Development of an antisense oligonucleotide-based method to manipulate RNA editing of AMPAR subunits

H Chaytow, L Popplewell, G Dickson, P Chen. Royal Holloway University, Egham, UK

Background: AMPA receptors (AMPARs) are a subset of glutamate receptors composed of one or more of four different subunits (GluA1-4). AMPARs are generally permeable to calcium, unless the GluA2 subunit is present. AMPAR subunits undergo RNA editing at specific sites in their sequence, a post-transcriptional modification caused by deamination of an adenosine subunit. This forms inosine, which is read by the cell’s translation machinery as guanosine therefore changing the codon, critical for the GluA2 subunit’s impermeability to calcium. Studies have shown that reduced editing is found in spinal cord motor neurons of MND patients, and this may lead to their cell death via increased calcium influx (Kawahara et al., 2004). Deamination is carried out by a family of enzymes called Adenosine Deaminases Acting on RNAs (ADARs). ADAR2 has multiple alternatively-spliced variants within mammalian cells: some have been shown to reduce the efficiency of ADAR2’s deamination. One such alternatively-spliced transcript contains the addition of an exon containing an AluJ sequence. We can interfere with endogenous exon splicing using Antisense oligonucleotides (ASOs); short complementary nucleotide sequences which can be used to prevent AluJ exon inclusion.
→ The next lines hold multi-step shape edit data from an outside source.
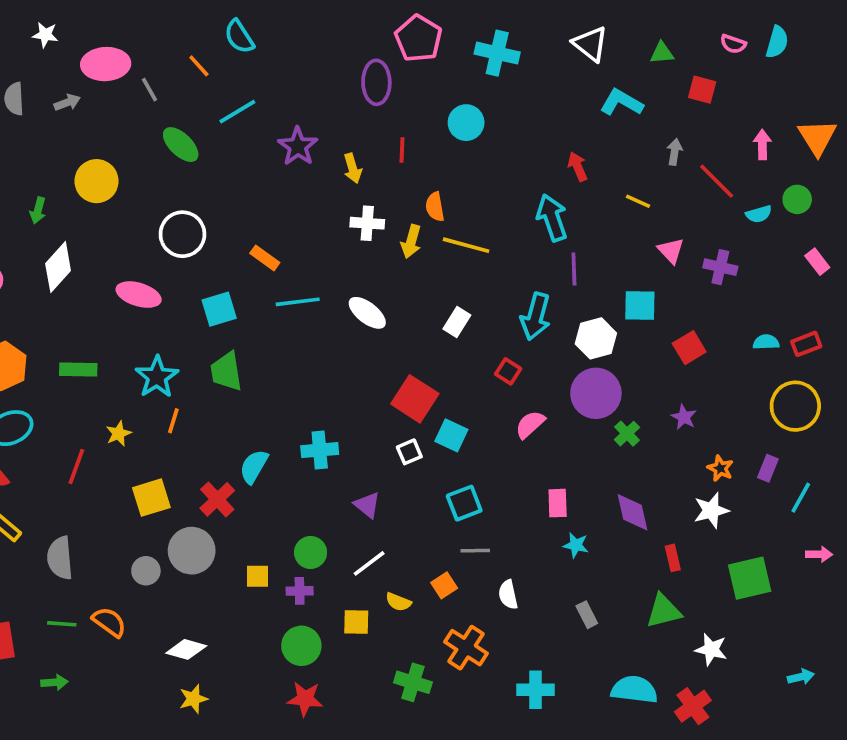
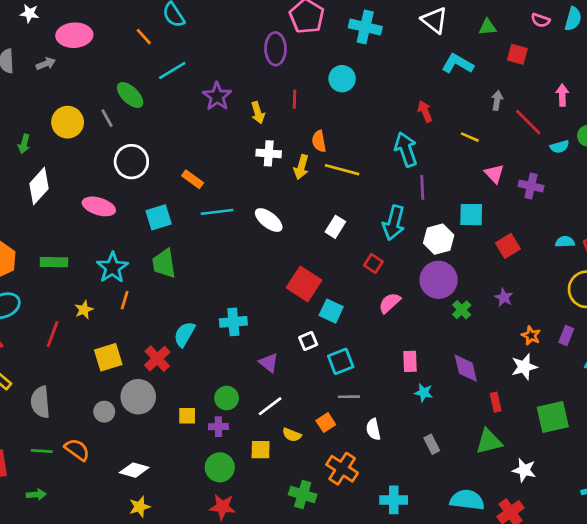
gray line: (150, 90) -> (107, 118), moved
white square: (409, 452) -> (308, 341), moved

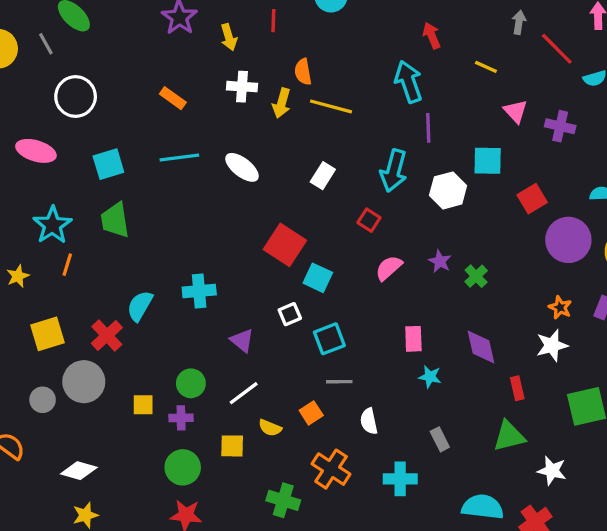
orange rectangle: (193, 179) -> (173, 98), moved
purple circle: (439, 280) -> (568, 240), moved
purple star: (504, 297) -> (440, 261), moved
cyan cross: (394, 500) -> (400, 479), moved

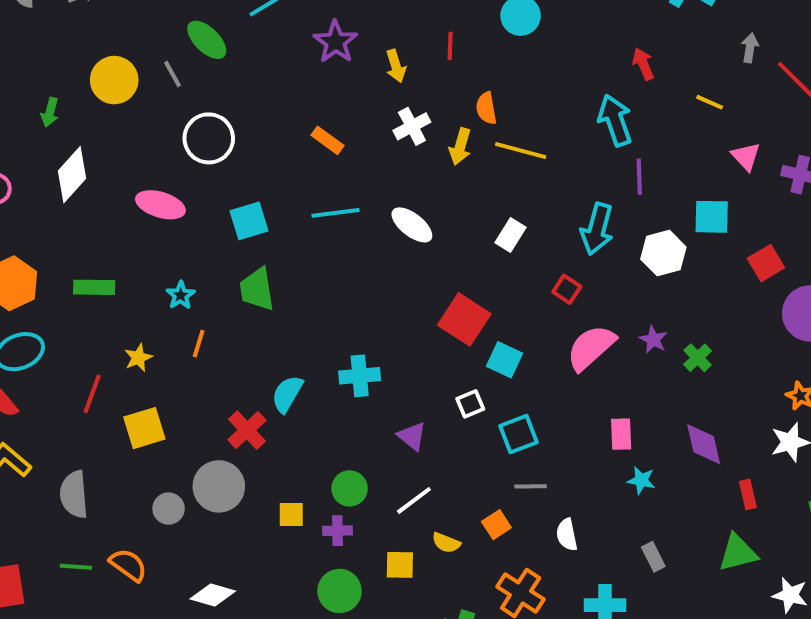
white cross: (242, 87) -> (412, 126), turned -32
cyan star: (52, 225) -> (181, 295), size x0.6
pink semicircle: (389, 268) -> (591, 348), size x1.5
yellow square: (48, 334) -> (144, 428), moved

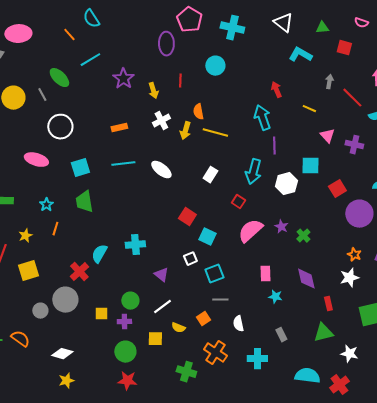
orange rectangle: (327, 140) -> (119, 128), turned -49
red square: (464, 319) -> (187, 217), size x0.7

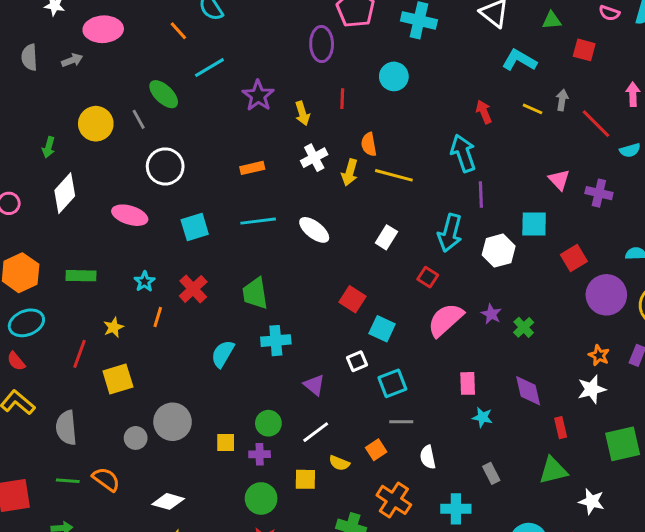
yellow line: (309, 109) -> (533, 109), moved
green trapezoid: (84, 202) -> (255, 293), moved
red cross: (79, 272) -> (193, 289), moved

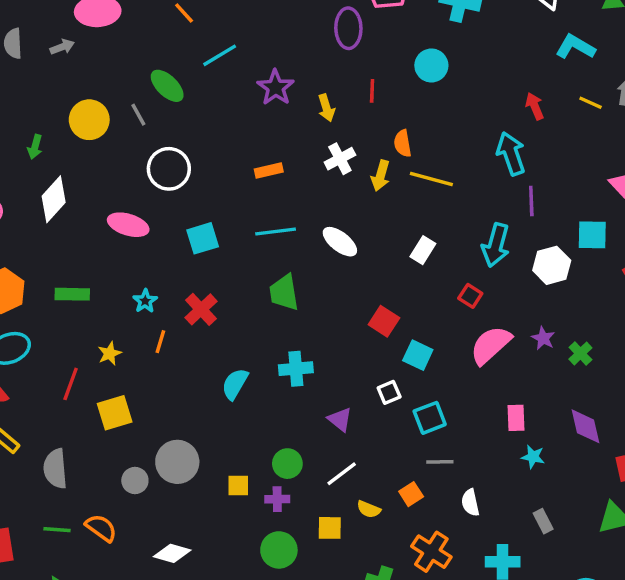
green trapezoid: (255, 293) -> (284, 292), moved

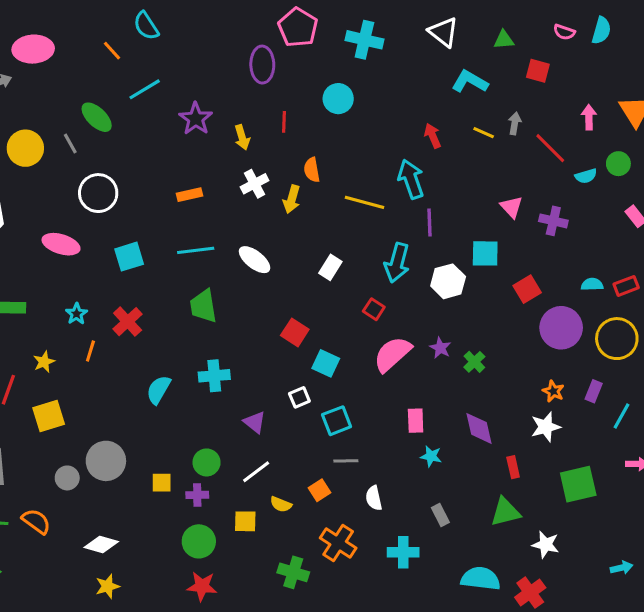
yellow line: (431, 179) -> (364, 202), moved

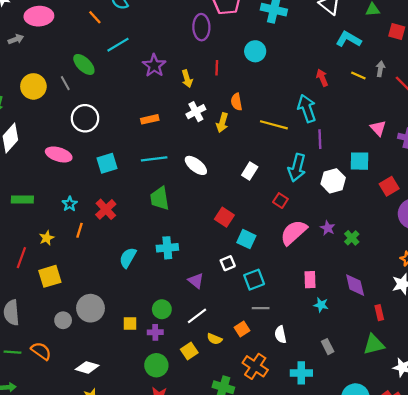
yellow square: (245, 521) -> (189, 351), turned -35

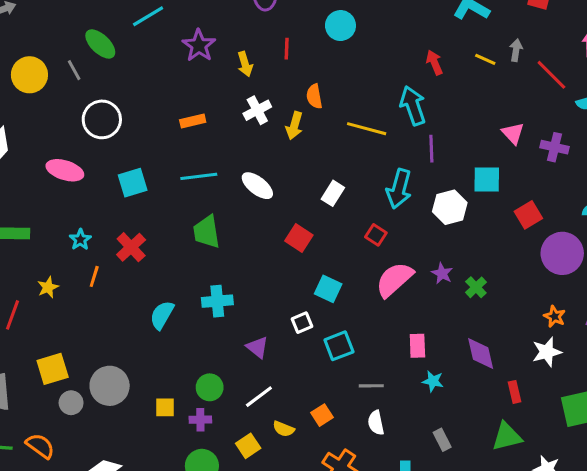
red square: (224, 217) -> (299, 238), moved
yellow square: (50, 276) -> (53, 369), moved
gray line: (261, 308) -> (371, 386), moved

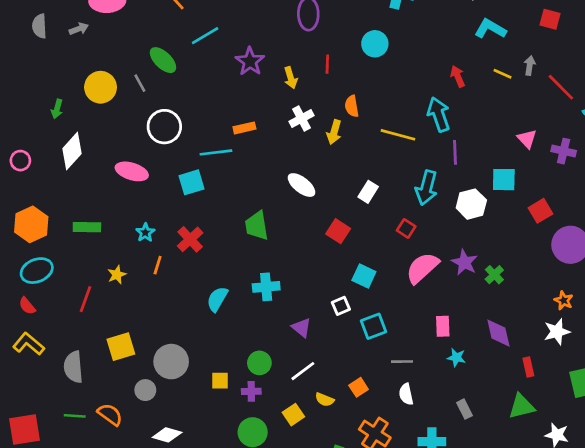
cyan line: (199, 176) -> (216, 152), moved
purple star: (442, 273) -> (464, 262), size x1.4
gray circle: (71, 403) -> (145, 390), moved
Objectives: We designed ASOs targeting the splice sites surrounding the AluJ-containing exon in ADAR2 and examined their effects on AluJ inclusion and the RNA editing process in mammalian cell lines.

Methods: HeLa, NSC34 and SHSY5Y cells were grown in culture and treated with ASOs (n=3 per treatment group). HeLa cells do not endogenously express AMPARs, and so a plasmid containing a section of the GluA2 subunit was transfected into cells in order to measure RNA editing. Editing efficiencies were measured using a RT-PCR based assay on RNA extracts.

Results: Endogenous ADAR2 within HeLa cells exhibited an inclusion rate of the AluJ exon of 59.23% (±0.62) within ADAR2 transcripts (i.e. there is endogenous exon skipping of around 40%). When exposed to 2 µM of ASO, exon skipping was enhanced to 99.37% (±0.41, p<0.05). Exclusion of the AluJ exon in ADAR2 significantly increases editing of a minigene containing a section of GluA2 from 23.1 ± 1.07 % to 29.5 ± 0.98 % (p<0.05). We are now examining the effects of our ASOs in neuronal-like cell lines (NSC34s and SHSY5Ys) known to endogenously express the GluA2 subunit.

Discussion and conclusions: This shows promising preliminary data for the use of ASOs to alter RNA editing of AMPARs. Ultimately this ASO will be tested in primary neuronal cultures, where this increased editing efficiency can be enhanced and may prove to be beneficial to neuronal viability.